I am standing in a crowd of people talking, when suddenly I get an awkward feeling in my mouth. All of a sudden, my teeth begin to crumble in my mouth… Are you kidding me? I now need dentures at this early stage in my life? Then I realize, this can’t really be happening.
A while back, I posted about how I lucid dream, and this turned out to be one of those dreams, a persistent one. Time after time, I’d realize I was dreaming. I’d then simply “think” new teeth back into the jaw of my “dream self” and continue on with whatever the plotline was that evening. The weird part was that this kept happening even when I was aware that I was dreaming. Something else had to be going on, I reasoned.
Coincidentally, at my next trip to the dentist, she asked me if I realized that I had been grinding my teeth. She proceeded to tell me how bad this was for my teeth. She also indicated that it was most likely happening in my sleep. Then I put two and two together.
I was grinding my teeth at night, and when I did that, my body was informing me in my dreams by the crumbling teeth dream metaphor. Since then, I have discovered that many people have this teeth crumbling dream also. When asked if they grind their teeth, they have checked with their dentist, and sure enough, they do. As far as I have discovered thus far, nobody has ever officially documented this claim in dentistry.
So here is my claim to dentistry fame: I shall now officially dub this discovery as the Benek Teeth Crumbling Phenomenon (BTCP). Apologies in advance if someone has already discovered this.
What is more interesting to me than this little discovery was the fact that once I became aware of the problem, I was able to stop the teeth grinding altogether in my sleep. Now mind you, I was asleep when the dreaming happened–in a dream state–yet my physical state behavior changed. And I was not consciously telling myself to stop grinding my teeth in my lucid dream state.

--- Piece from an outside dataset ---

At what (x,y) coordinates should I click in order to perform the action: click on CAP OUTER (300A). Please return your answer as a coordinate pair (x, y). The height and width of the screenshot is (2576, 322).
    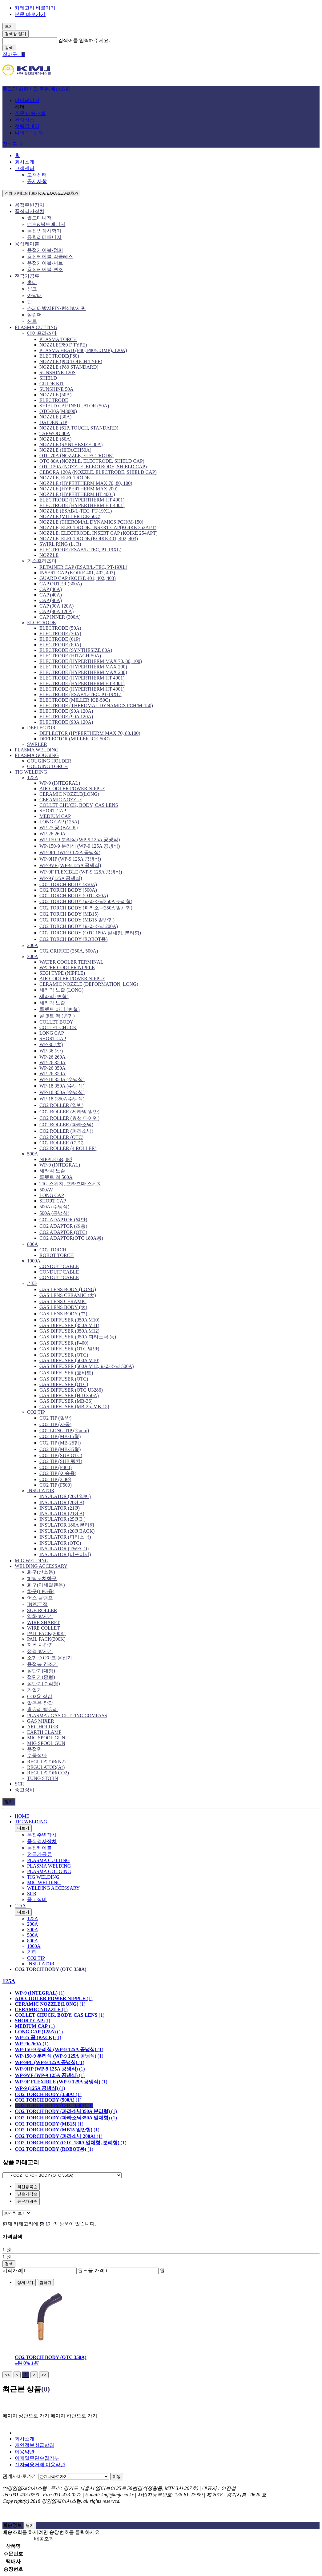
    Looking at the image, I should click on (60, 583).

Instead, the teeth grinding just stopped, apparently subconsciously.
This leads me to draw some interesting physical/theological conclusions. Might it be the case that when people become aware of unconscious actions that harm themselves, such conscious recognition in and of itself might be enough, sometimes, to cause the harmful behavior to stop? This seems logical doesn’t it?
Teeth grinding obviously isn’t good for my teeth, but I didn’t know that I was doing it. Once I did, the action stopped even while I was technically in a subconscious state. Is it possible that such conscious acknowledgement of a previously unrecognized harmful behavior might cause the individual to subconsciously stop the said behavior?
My thought is that such conscious acknowledgement may be a sociological function of religious worship as well.
For instance, what if a person thinks thoughts that are bad, but doesn’t realize that they are bad? If they then verbally convey those thoughts to another person, who proceeds to indicate to them that the thoughts are bad, would such an acknowledgement be enough to potentially stop the bad thoughts from happening again?
Reality Changing Observations:
1. Have you or someone you know ever experienced the BTCP?
2. How do you explore your subconscious issues that impact your conscious self?
3. Has a worship experience ever helped to convict you of something you needed to change about yourself, and if so, how did your life ultimately change?